PyPI tokens — The current PyPI API token format (pypi-...). Less common than npm, but just as sensitive.

SendGrid keys — The three-part format (SG.<...>.<...>). Email service credentials leak surprisingly often in integration test output.

Private key blocks — Multi-line PEM and OpenSSH private keys, including encrypted variants. These show up when someone copies terminal output that includes key generation or when misconfigured logging dumps environment setup.

All of these rules are prefix-anchored and length-bounded. The goal is precision: catch real secrets, avoid false positives. No entropy scoring, no probabilistic guessing.

A concrete example

Before v0.6.0, this would pass through unchanged:

token=ghp_AAAAAAAAAAAAAAAAAAAAAAAAAAAAAAAAAAAA
slack_token=xoxb-1234567890-123456789012-abcdefABCDEFabcdefABCDEF
npm_token=npm_abcdefghijklmnopqrstuvwxyz0123456789

Now you get:

token=<REDACTED_GITHUB_TOKEN>
slack_token=<REDACTED_SLACK_TOKEN>
npm_token=<REDACTED_NPM_TOKEN>

The markers are explicit. You know what was redacted and why.

Why this matters for dry-run and JSON output

One failure mode I keep seeing in other tools: they detect secrets, then leak them again in their own output. The detection result includes the raw matched value, which gets logged to a dashboard or aggregated somewhere, and now you've just moved the problem.

LogShield avoids this:

- Dry-run mode doesn't echo log content. - JSON output doesn't include raw match values. - When you use --dry-run programmatically, the output field is intentionally empty.

This makes it safe to pipe JSON results into monitoring systems or CI artifacts without creating a new leak vector.

Default mode vs strict mode (quick reminder)

Default mode is designed to stay low-noise. It catches the obvious stuff without destroying debugging context.

Strict mode adds more aggressive patterns—credit card validation via Luhn, certain cloud vendor keys, things that have higher false positive risk. If you're working with highly variable logs or debugging unfamiliar systems, start with default mode. Only enable strict where the trade-off makes sense.

Upgrading

No CLI flag changes. No new required configuration. Just install v0.6.0 and you get broader coverage.

If you have snapshot tests that assert exact redacted output, you'll need to update them—this release intentionally redacts more in default mode.
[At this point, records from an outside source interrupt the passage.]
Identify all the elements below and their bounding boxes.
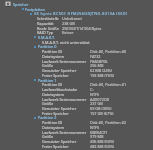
staticText: Größe (42, 101, 54, 106)
staticText: NTFS (90, 92, 100, 97)
staticText: SK hynix BC501 HFM256GDJTNG-8310A (SSD) (34, 11, 128, 16)
staticText: FAT32 (90, 54, 101, 59)
staticText: Disk #0, Partition #2 (90, 120, 127, 125)
staticText: 256 MB (90, 63, 104, 68)
button[interactable]: Freier Speicher (42, 111, 69, 116)
button[interactable]: 256 MB (90, 63, 104, 68)
staticText: Laufwerk Seriennummer (42, 130, 87, 135)
staticText: S.M.A.R.T. (38, 35, 56, 40)
button[interactable]: Festplatten (25, 7, 45, 12)
button[interactable]: Genutzter Speicher (42, 68, 77, 73)
staticText: Partition 2 (38, 115, 57, 120)
staticText: Keiner (62, 30, 74, 35)
staticText: S.M.A.R.T. nicht unterstützt (42, 40, 90, 45)
staticText: NTFS (90, 125, 100, 130)
button[interactable]: Unbekannt (62, 16, 82, 21)
button[interactable]: Reale Größe (37, 26, 59, 31)
button[interactable]: Größe (42, 101, 54, 106)
button[interactable]: 68B94CF1 (90, 130, 108, 135)
staticText: Genutzter Speicher (42, 106, 77, 111)
button[interactable]: Freier Speicher (42, 73, 69, 78)
button[interactable]: Genutzter Speicher (42, 106, 77, 111)
button[interactable]: Dateisystem (42, 54, 65, 59)
staticText: Größe (42, 134, 54, 139)
button[interactable]: 69 GB (30%) (90, 106, 112, 111)
staticText: F8A5BF06 (90, 59, 108, 64)
button[interactable]: Laufwerk Seriennummer (42, 130, 87, 135)
button[interactable]: A4D072D8 (90, 97, 109, 102)
button[interactable]: Disk #0, Partition #0 (90, 49, 127, 54)
staticText: Partition 0 (38, 44, 57, 49)
button[interactable]: Partition 1 (38, 78, 57, 83)
staticText: 979 MB (90, 134, 104, 139)
button[interactable]: Laufwerk Seriennummer (42, 97, 87, 102)
button[interactable]: Größe (42, 63, 54, 68)
button[interactable]: 238 GB (62, 21, 75, 26)
button[interactable]: 193 MB (76%) (90, 73, 115, 78)
staticText: Partition ID (42, 82, 63, 87)
staticText: Laufwerkbuchstabe (42, 87, 78, 92)
staticText: 69 GB (30%) (90, 106, 112, 111)
staticText: Partition 1 (38, 78, 57, 83)
staticText: Unbekannt (62, 16, 82, 21)
button[interactable]: 979 MB (90, 134, 104, 139)
button[interactable]: SK hynix BC501 HFM256GDJTNG-8310A (SSD) (34, 11, 128, 16)
staticText: Schnittstelle (37, 16, 59, 21)
staticText: 62 MB (24%) (90, 68, 113, 73)
button[interactable]: Partition 2 (38, 115, 57, 120)
staticText: Partition ID (42, 120, 63, 125)
staticText: Speicher (13, 2, 29, 7)
button[interactable]: Größe (42, 134, 54, 139)
staticText: Disk #0, Partition #0 (90, 49, 127, 54)
button[interactable]: Speicher (13, 2, 29, 7)
button[interactable]: 483 MB (50%) (90, 144, 115, 149)
button[interactable]: RAID Typ (37, 30, 54, 35)
staticText: Dateisystem (42, 92, 65, 97)
button[interactable]: Freier Speicher (42, 144, 69, 149)
button[interactable]: Partition ID (42, 82, 63, 87)
staticText: Genutzter Speicher (42, 139, 77, 144)
staticText: 483 MB (50%) (90, 144, 115, 149)
button[interactable]: Genutzter Speicher (42, 139, 77, 144)
button[interactable]: Partition ID (42, 120, 63, 125)
staticText: Größe (42, 63, 54, 68)
button[interactable]: Laufwerk Seriennummer (42, 59, 87, 64)
staticText: Genutzter Speicher (42, 68, 77, 73)
staticText: 256'060'514'304 Bytes (62, 26, 102, 31)
staticText: 237 GB (90, 101, 103, 106)
button[interactable]: Laufwerkbuchstabe (42, 87, 78, 92)
button[interactable]: Kapazität (37, 21, 54, 26)
button[interactable]: 256'060'514'304 Bytes (62, 26, 102, 31)
button[interactable]: Schnittstelle (37, 16, 59, 21)
button[interactable]: F8A5BF06 (90, 59, 108, 64)
staticText: Dateisystem (42, 125, 65, 130)
button[interactable]: Disk #0, Partition #2 (90, 120, 127, 125)
button[interactable]: Speicher (5, 1, 11, 7)
button[interactable]: 157 GB (67%) (90, 111, 114, 116)
button[interactable]: NTFS (90, 92, 100, 97)
staticText: Freier Speicher (42, 111, 69, 116)
button[interactable]: Keiner (62, 30, 74, 35)
staticText: Dateisystem (42, 54, 65, 59)
button[interactable]: Dateisystem (42, 125, 65, 130)
staticText: 68B94CF1 (90, 130, 108, 135)
staticText: Partition ID (42, 49, 63, 54)
button[interactable]: C: (90, 87, 94, 92)
staticText: Laufwerk Seriennummer (42, 59, 87, 64)
button[interactable]: Partition ID (42, 49, 63, 54)
button[interactable]: 496 MB (50%) (90, 139, 115, 144)
button[interactable]: FAT32 (90, 54, 101, 59)
button[interactable]: S.M.A.R.T. nicht unterstützt (42, 40, 90, 45)
staticText: 157 GB (67%) (90, 111, 114, 116)
button[interactable]: Disk #0, Partition #1 (90, 82, 127, 87)
button[interactable]: S.M.A.R.T. (38, 35, 56, 40)
staticText: 238 GB (62, 21, 75, 26)
staticText: 193 MB (76%) (90, 73, 115, 78)
button[interactable]: 62 MB (24%) (90, 68, 113, 73)
button[interactable]: NTFS (90, 125, 100, 130)
button[interactable]: Partition 0 (38, 44, 57, 49)
button[interactable]: 237 GB (90, 101, 103, 106)
staticText: Freier Speicher (42, 73, 69, 78)
button[interactable]: Dateisystem (42, 92, 65, 97)
staticText: Laufwerk Seriennummer (42, 97, 87, 102)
Quick smoke test to validate the upgrade:

echo "ghp_AAAAAAAAAAAAAAAAAAAAAAAAAAAAAAAAAAAA" | logshield scan --dry-run

You should see GITHUB_TOKEN in the detection summary.

What's next

v0.6.0 focuses on coverage—catching the tokens that actually leak in real workflows. The next step is robustness.

v0.7.x will add regex safety hardening for adversarial inputs, plus boundary tests near the 200KB safety cap. The goal is to make worst-case behavior predictable and bounded, not just best-case.

After that, operator ergonomics: quiet mode, safe statistics, better handling of edge cases like mixed encodings.

LogShield will continue to prioritize predictability over "catch everything" heuristics. In incident response and CI workflows, stability beats surprises.

One more thing

If you're using LogShield in production, I'd love to hear about it. What works? What doesn't? What leak patterns are you seeing that I'm missing?

The goal is to make LogShield boring and reliable—the kind of tool you wire into your workflow and then forget about because it just works.